Give back each line of the material that contains the word "section".

━━ Records for this task ━━

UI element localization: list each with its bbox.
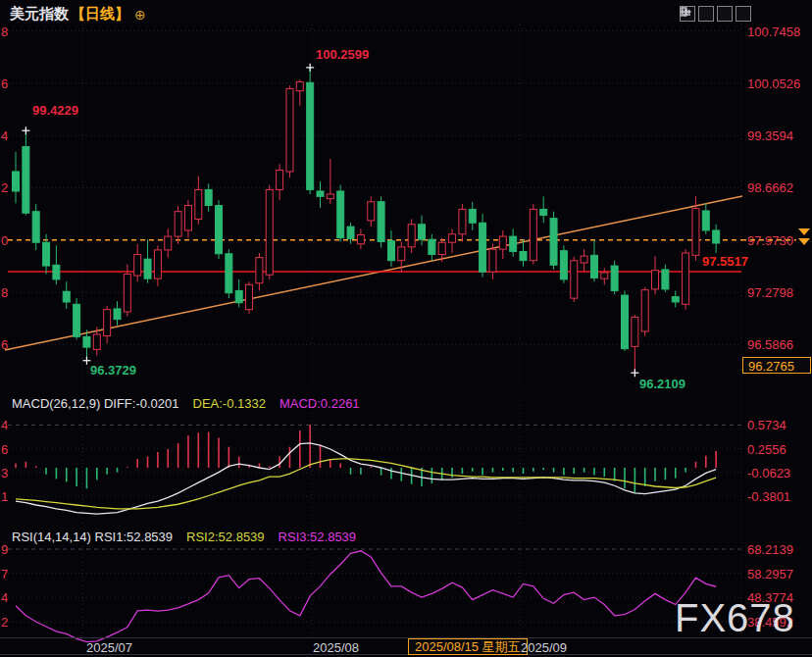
exit-chart-icon[interactable] — [736, 6, 751, 22]
price-marker-overlay — [0, 0, 812, 657]
titlebar: 美元指数 【日线】 ⊕ — [10, 5, 146, 24]
y-axis-zoom-icon[interactable] — [717, 6, 733, 22]
chart-window: 美元指数 【日线】 ⊕ 100.7458100.052699.359498.66… — [0, 0, 812, 657]
x-axis-zoom-icon[interactable] — [698, 6, 714, 22]
chart-toolbar — [680, 6, 751, 22]
period-tag: 【日线】 — [71, 5, 129, 24]
instrument-title: 美元指数 — [10, 5, 69, 24]
expand-icon[interactable]: ⊕ — [134, 7, 146, 23]
watermark: FX678 — [675, 596, 795, 640]
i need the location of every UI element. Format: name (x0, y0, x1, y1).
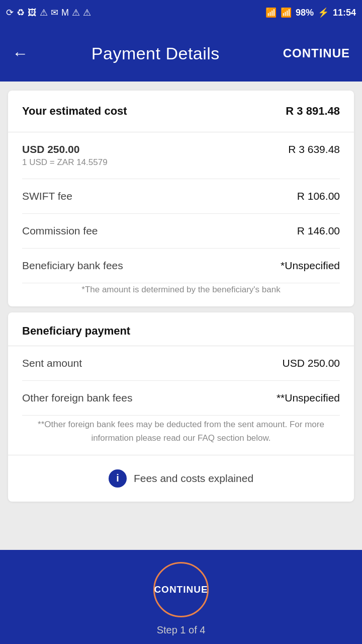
battery-icon: ⚡ (318, 7, 329, 18)
beneficiary-bank-fees-value: *Unspecified (281, 260, 340, 272)
warning3-icon: ⚠ (83, 7, 91, 18)
foreign-fees-label: Other foreign bank fees (22, 392, 132, 404)
step-indicator: Step 1 of 4 (157, 624, 206, 636)
beneficiary-payment-card: Beneficiary payment Sent amount USD 250.… (8, 312, 354, 502)
status-icons: ⟳ ♻ 🖼 ⚠ ✉ M ⚠ ⚠ (6, 7, 91, 18)
wifi-icon: 📶 (265, 7, 277, 18)
battery-level: 98% (296, 8, 314, 18)
fee-row-sent-amount: Sent amount USD 250.00 (22, 346, 340, 381)
sent-amount-label: Sent amount (22, 357, 82, 369)
page-title: Payment Details (92, 44, 220, 63)
fee-section: USD 250.00 1 USD = ZAR 14.5579 R 3 639.4… (8, 132, 354, 306)
fee-row-usd: USD 250.00 1 USD = ZAR 14.5579 R 3 639.4… (22, 132, 340, 179)
beneficiary-bank-fees-label: Beneficiary bank fees (22, 260, 123, 272)
fees-explained-label: Fees and costs explained (134, 472, 253, 485)
status-bar: ⟳ ♻ 🖼 ⚠ ✉ M ⚠ ⚠ 📶 📶 98% ⚡ 11:54 (0, 0, 362, 25)
fee-row-swift: SWIFT fee R 106.00 (22, 179, 340, 214)
commission-fee-label: Commission fee (22, 225, 98, 237)
warning-icon: ⚠ (40, 7, 48, 18)
recycle-icon: ♻ (17, 7, 25, 18)
fee-row-beneficiary-bank: Beneficiary bank fees *Unspecified (22, 249, 340, 283)
continue-button-top[interactable]: CONTINUE (283, 46, 350, 60)
estimated-cost-value: R 3 891.48 (286, 105, 340, 118)
main-content: Your estimated cost R 3 891.48 USD 250.0… (0, 82, 362, 550)
foreign-fees-value: **Unspecified (277, 392, 340, 404)
exchange-rate-label: 1 USD = ZAR 14.5579 (22, 157, 108, 168)
fees-explained-row[interactable]: i Fees and costs explained (8, 455, 354, 502)
foreign-fees-note: **Other foreign bank fees may be deducte… (22, 416, 340, 455)
signal-icon: 📶 (281, 7, 292, 18)
clock: 11:54 (333, 8, 356, 18)
sent-amount-value: USD 250.00 (283, 357, 340, 369)
swift-fee-value: R 106.00 (297, 190, 340, 202)
back-button[interactable]: ← (12, 44, 28, 63)
usd-amount-value: R 3 639.48 (288, 143, 340, 155)
bottom-bar: CONTINUE Step 1 of 4 (0, 550, 362, 644)
fee-row-commission: Commission fee R 146.00 (22, 214, 340, 249)
commission-fee-value: R 146.00 (297, 225, 340, 237)
status-right-icons: 📶 📶 98% ⚡ 11:54 (265, 7, 356, 18)
beneficiary-bank-note: *The amount is determined by the benefic… (22, 283, 340, 306)
fee-row-foreign-fees: Other foreign bank fees **Unspecified (22, 381, 340, 416)
sync-icon: ⟳ (6, 7, 14, 18)
estimated-cost-row: Your estimated cost R 3 891.48 (8, 91, 354, 132)
image-icon: 🖼 (28, 8, 37, 18)
app-bar: ← Payment Details CONTINUE (0, 25, 362, 82)
swift-fee-label: SWIFT fee (22, 190, 72, 202)
gmail-icon: M (61, 8, 69, 18)
usd-amount-label: USD 250.00 (22, 143, 108, 155)
beneficiary-payment-fee-section: Sent amount USD 250.00 Other foreign ban… (8, 346, 354, 455)
continue-button-bottom[interactable]: CONTINUE (153, 562, 209, 617)
email-icon: ✉ (51, 7, 58, 18)
fee-row-usd-left: USD 250.00 1 USD = ZAR 14.5579 (22, 143, 108, 168)
warning2-icon: ⚠ (72, 7, 80, 18)
info-icon: i (109, 469, 127, 488)
beneficiary-payment-title: Beneficiary payment (22, 325, 130, 337)
estimated-cost-card: Your estimated cost R 3 891.48 USD 250.0… (8, 91, 354, 306)
estimated-cost-label: Your estimated cost (22, 105, 127, 118)
beneficiary-payment-header: Beneficiary payment (8, 312, 354, 346)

━━━

• [Solution to this exercise]:
fee-section: USD 250.00 1 USD = ZAR 14.5579 R 3 639.4… (8, 132, 354, 306)
beneficiary-payment-fee-section: Sent amount USD 250.00 Other foreign ban… (8, 346, 354, 455)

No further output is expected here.